Mientras se preparaba un café con leche hirviendo, y le agregaba azúcar de a cucharadas, pensaba en los antecedentes familiares sobre pérdida de memoria. No recordó nada. Ningún caso de Alzheimer, ningún caso como el que le había ocurrido. En algún momento pensó en llamar a su familia, pero ya no recordaba la existencia de los teléfonos, y mucho menos cómo tecleando unos números conseguiría hablar con su tía Mar, o su primo Roque.
Totalmente confiado de que no había nada con él, el escritor disfrutó de su café, bebiéndolo de a sorbos mientras se preguntaba casi inocentemente para qué serviría ese aro tan particular que se hallaba en un lado de su tasa.
A la última gota de café sintió de nuevo desesperación. Se había acabado, y quería más, pero no recordaba ni la más minúscula parte de cómo hacer eso que estaba bebiendo. ¿Café?
Arrastró los pies de nuevo, de aquí para allá, tomándose del cabello cada tanto cuando los nervios lo invadían, pero haciendo uso de su racionalidad para respirar profundo y creer que todo era simplemente un juego de su mente. Dentro de un cajón, buscó lápiz y papel, y con algunos garabatos medio entendibles, escribió todos los datos que consideró importantes, e incluyó lo que en algún momento fuera su identificación. Al final, puso la fecha de lo que creía sería el día de mañana, y en un acto de lo que creyó racionalidad, se impuso a si mismo que debía dormir. Total, a las nueve de la noche ya se tiene algo de sueño, pensó.

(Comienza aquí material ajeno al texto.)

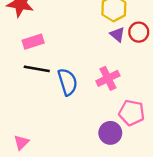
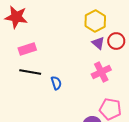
pink cross: (108, 78) -> (101, 72), moved
blue semicircle: (68, 82) -> (56, 83), size x0.6

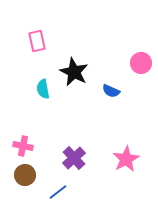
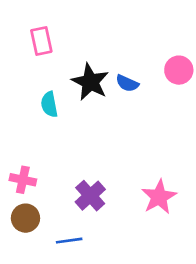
blue semicircle: (111, 91) -> (127, 83), moved
blue line: (58, 192) -> (69, 241), turned 30

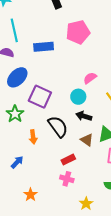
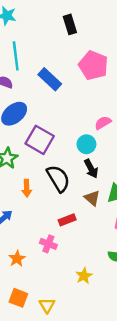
pink pentagon: (78, 32) -> (93, 65), turned 30
blue rectangle: (44, 47) -> (50, 79), turned 42
black arrow: (84, 116) -> (91, 169), turned -140
pink cross: (67, 179) -> (48, 244), moved

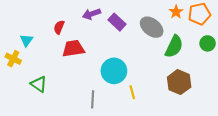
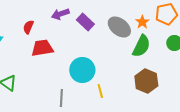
orange star: (176, 12) -> (142, 22), moved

En la mañana, el deseo de limpiarse fue superior a cualquier cosa, y habiéndose olvidado de lo ocurrido el día anterior, sin preocupaciones se levantó de la cama, caminó descalzo hasta la ducha y se abandonó por unos minutos bajo el agua. Al salir, miró de lado a lado, y por instinto más que por recuerdo, busco algo con que retirarse el agua de encima. Por suerte, tomó la única toalla disponible, y después la abandonó en el suelo del baño.
No sintió ningún pudor por andar desnudo por toda la casa. No recordaba ya qué significaba estar desnudo. Simplemente no podía quitarse más de encima lo que llevaba ahora mismo.
Cuando pasó de largo por el lado de la cama, tomó la pequeña hoja que el mismo había escrito, y solo pudo ver líneas y líneas sin sentido. Se ofuscó. Tuvo un recuerdo, y entendió solo por un instante lo que estaba allí escrito. Luego, tal como vino, se fue, pero dejó tras de si una sensación de amargura por ignorancia y frustración que enloquecieron y desataron la furia animal del escritor.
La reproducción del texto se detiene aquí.